The mine belongs to Black Ridge group under Dallagio Investment. In 2017, Danangwe District Mining Youth Cooperative (DDMYC) operated the mine. The contract with DDMYC ended in 2019 after a court resolution following the violation of the tributary agreement with Pickstone Mine. There are no other operations at the mine.
Shabanie was an asbestos mine located in Zvishavane, Midlands province. It used to be one of the biggest private sector employers in the Midlands with more than 2 000 workers. The mine was closed in 2004 due to low demand for white asbestos.
In 2008, the mine was taken over by the government. The mine, under administration, is currently producing 260 tonnes per month of asbestos fibre through a dump re-processing system.
Alaska Mine is a large open pit copper mine which is 20km from Chinhoyi town. In pre-colonial times, miners were believed to have mined about a million tonnes of ore at the mine and it was regarded as the largest of ancient workings in Zimbabwe.
It was the centre of smelting and refining operations for all the Lomagundi copper mines. The first smelting was undertaken in 1956. The company used to employ more than 1 500 miners, although now there are only security personnel on site.
“The discussions we had with local people indicated that there are plans for resuscitation and technological upgrades to bring in the mining giant into the 2030 mining vision, although these plans may be affected by the unstable macro-economic and political environment obtaining in the country,” Zela said.
Alaska mine is under the management of Zimbabwe Mining Development Corporation (ZMDC) and was closed 20 years ago due to the poor economic and political environment in the country, leaving more than 1 500 workers unemployed.
“The infrastructure at the mine is rotting and phased out. Most of the equipment is being stolen by people. However, many artisanal miners are mining in the area and these are mining copper from the mine dumps,” it said.
Zela said the government should consider conducting a comprehensive assessment and audit of closed mines around the country and share the findings publicly.
The government should also consider, through a public tender system, all closed mines under the control of ZMDC and other state entities to attract responsible investors whose security of tenure should be guaranteed.
“There is a need for the country to come up with a framework that facilitates co-existence between the large-scale mines and artisanal and small-scale miners. In this case the model of tribute agreements which is already included in the Mines and Minerals Act should be implemented as a way of formalising artisanal mining,” it said.
Zela said the government should finalise the minerals policy with the objective of promoting responsible investments in the sector. An audit or assessment of the situation at closed mines should recommend measures or programmes that can be adopted for helping former mine workers and families. These may include granting them mining rights or other social programmes, it said.
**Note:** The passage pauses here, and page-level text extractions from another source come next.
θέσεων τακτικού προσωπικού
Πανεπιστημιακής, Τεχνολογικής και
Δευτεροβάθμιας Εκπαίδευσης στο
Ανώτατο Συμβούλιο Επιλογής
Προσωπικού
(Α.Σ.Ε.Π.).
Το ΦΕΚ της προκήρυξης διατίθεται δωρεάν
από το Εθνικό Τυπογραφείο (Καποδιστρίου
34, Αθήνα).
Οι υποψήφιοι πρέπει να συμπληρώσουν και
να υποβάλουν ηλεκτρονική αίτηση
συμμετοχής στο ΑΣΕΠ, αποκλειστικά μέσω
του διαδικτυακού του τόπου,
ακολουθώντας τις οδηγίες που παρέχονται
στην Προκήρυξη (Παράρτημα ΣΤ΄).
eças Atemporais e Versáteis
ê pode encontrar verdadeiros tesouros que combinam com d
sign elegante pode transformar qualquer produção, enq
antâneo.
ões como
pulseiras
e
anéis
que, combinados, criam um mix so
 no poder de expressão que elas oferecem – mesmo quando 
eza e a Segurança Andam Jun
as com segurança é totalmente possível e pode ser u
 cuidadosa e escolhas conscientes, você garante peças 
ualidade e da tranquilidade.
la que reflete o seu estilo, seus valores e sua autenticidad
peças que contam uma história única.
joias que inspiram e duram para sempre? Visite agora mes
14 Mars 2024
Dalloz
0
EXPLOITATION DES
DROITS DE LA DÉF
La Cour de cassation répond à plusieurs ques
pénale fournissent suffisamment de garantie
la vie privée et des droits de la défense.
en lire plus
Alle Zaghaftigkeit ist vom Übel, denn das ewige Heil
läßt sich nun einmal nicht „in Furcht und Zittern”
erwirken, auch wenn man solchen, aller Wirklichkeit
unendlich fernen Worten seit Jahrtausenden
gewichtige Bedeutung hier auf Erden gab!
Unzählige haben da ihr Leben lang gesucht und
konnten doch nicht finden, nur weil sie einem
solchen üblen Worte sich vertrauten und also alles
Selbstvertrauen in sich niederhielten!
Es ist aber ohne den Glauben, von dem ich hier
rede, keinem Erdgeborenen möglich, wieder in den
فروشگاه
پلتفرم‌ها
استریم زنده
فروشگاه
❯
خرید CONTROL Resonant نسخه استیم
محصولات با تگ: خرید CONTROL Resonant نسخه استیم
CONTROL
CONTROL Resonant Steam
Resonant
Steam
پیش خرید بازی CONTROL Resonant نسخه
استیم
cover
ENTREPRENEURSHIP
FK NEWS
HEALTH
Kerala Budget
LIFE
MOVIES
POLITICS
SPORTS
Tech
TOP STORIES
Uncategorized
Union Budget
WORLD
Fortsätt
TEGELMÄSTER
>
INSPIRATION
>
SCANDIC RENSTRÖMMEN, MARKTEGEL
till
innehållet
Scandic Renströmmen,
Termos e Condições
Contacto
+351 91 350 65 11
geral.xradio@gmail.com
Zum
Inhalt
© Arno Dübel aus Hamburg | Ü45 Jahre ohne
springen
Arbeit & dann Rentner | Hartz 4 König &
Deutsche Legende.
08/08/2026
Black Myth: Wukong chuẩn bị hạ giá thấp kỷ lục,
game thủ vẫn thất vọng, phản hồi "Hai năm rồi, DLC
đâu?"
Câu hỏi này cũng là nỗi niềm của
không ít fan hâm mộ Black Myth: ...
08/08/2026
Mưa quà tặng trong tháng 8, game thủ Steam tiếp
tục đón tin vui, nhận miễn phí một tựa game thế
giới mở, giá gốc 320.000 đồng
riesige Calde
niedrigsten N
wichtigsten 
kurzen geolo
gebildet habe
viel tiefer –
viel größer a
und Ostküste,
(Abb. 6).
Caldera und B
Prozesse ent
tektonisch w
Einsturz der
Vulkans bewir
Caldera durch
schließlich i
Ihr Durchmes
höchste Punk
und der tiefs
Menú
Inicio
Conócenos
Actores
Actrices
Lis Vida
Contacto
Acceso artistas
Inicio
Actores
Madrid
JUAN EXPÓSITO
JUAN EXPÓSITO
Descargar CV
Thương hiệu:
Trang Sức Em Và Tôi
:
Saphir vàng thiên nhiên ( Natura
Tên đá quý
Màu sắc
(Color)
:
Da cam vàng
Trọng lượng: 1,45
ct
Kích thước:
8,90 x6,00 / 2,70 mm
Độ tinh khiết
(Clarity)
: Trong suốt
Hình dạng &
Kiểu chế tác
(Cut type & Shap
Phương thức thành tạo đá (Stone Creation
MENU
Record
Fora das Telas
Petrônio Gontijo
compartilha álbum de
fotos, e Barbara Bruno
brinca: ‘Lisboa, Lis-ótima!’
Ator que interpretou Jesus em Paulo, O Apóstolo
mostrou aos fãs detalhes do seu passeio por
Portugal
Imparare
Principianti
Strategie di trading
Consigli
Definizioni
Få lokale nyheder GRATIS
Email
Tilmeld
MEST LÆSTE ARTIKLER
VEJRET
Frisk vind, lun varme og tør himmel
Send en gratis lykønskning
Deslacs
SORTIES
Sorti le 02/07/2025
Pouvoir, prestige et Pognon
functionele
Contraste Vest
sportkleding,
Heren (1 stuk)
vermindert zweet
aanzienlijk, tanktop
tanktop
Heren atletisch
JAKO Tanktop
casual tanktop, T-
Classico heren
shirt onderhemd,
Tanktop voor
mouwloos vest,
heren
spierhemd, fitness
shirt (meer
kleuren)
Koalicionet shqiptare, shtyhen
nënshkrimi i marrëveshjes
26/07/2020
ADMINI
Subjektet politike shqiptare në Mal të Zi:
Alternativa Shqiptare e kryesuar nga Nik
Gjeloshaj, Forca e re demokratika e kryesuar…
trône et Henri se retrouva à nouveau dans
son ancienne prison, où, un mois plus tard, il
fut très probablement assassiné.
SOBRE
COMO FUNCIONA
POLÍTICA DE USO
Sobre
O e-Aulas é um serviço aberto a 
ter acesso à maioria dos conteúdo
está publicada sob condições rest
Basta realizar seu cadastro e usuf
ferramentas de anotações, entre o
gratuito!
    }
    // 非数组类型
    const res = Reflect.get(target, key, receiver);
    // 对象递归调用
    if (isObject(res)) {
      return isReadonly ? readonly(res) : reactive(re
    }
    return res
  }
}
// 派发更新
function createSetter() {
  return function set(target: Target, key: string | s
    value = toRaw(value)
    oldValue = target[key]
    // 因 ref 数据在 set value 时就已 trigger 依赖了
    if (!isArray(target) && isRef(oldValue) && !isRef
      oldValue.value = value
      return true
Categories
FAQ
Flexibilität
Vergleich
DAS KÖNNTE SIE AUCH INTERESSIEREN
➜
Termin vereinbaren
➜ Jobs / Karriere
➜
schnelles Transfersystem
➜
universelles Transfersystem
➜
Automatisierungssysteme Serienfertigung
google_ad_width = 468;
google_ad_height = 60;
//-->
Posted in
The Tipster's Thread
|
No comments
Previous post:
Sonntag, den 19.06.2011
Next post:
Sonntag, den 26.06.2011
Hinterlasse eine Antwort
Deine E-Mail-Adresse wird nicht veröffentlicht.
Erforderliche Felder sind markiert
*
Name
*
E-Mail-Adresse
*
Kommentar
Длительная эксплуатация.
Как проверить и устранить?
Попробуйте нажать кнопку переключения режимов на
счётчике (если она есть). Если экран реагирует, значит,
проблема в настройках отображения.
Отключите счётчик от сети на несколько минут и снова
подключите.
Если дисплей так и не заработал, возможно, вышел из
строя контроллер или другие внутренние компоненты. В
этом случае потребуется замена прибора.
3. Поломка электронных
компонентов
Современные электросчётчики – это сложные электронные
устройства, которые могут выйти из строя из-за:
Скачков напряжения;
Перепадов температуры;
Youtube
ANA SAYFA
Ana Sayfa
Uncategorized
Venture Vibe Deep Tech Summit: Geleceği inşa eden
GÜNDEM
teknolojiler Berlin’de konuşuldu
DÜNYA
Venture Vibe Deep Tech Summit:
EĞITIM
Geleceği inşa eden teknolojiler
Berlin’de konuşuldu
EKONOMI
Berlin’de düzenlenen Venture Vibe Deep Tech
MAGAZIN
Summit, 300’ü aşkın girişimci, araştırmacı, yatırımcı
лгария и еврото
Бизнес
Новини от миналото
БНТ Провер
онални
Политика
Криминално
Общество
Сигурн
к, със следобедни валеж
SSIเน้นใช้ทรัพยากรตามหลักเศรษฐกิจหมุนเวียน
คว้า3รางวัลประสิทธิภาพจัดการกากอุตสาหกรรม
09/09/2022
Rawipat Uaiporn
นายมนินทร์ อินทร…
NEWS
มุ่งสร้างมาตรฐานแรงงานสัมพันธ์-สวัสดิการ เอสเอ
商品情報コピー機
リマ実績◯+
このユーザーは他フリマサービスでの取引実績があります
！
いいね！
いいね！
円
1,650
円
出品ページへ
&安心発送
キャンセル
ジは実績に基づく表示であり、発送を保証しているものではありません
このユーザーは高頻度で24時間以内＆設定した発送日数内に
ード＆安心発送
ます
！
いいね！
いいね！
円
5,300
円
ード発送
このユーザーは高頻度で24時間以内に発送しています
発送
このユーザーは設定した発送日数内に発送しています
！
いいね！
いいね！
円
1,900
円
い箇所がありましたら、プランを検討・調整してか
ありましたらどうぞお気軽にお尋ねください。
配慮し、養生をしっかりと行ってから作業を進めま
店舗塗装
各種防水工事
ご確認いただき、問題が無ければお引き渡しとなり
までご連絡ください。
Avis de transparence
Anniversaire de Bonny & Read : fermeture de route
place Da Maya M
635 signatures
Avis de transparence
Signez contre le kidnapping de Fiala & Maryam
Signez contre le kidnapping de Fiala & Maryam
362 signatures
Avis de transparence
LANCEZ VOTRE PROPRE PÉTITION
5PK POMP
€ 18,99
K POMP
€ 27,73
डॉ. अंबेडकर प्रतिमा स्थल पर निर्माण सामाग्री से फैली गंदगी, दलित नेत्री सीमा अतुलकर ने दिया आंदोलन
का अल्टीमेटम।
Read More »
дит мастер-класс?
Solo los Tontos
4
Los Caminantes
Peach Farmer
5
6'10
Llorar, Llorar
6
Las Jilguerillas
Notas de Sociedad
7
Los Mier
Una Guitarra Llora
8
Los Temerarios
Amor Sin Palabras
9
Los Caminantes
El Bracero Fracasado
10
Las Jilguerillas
“Formalisation of artisanal mining should be considered a priority by the government through passage of mining legislation that creates a permit system for artisanal miners or simply through the approving of tribute agreements that include mining companies or licenced small-scale miners with artisanal miners.”
“The government or other stakeholders can institute a contract monitoring project in the ASM sector to understand the existing contractual arrangements, their effectiveness and weaknesses,” Zela said.
The ministry of Mines and Mining Development should re-introduce regular mine inspection to monitor contract performance while large-scale miners must transfer safety skills to artisanal and small-scale miners, it opined.
The mining industry has potential to resuscitate the Zimbabwean economy if the fluid and never-ending macro-economic, political, human rights and property rights factors and problems are comprehensively addressed by the government.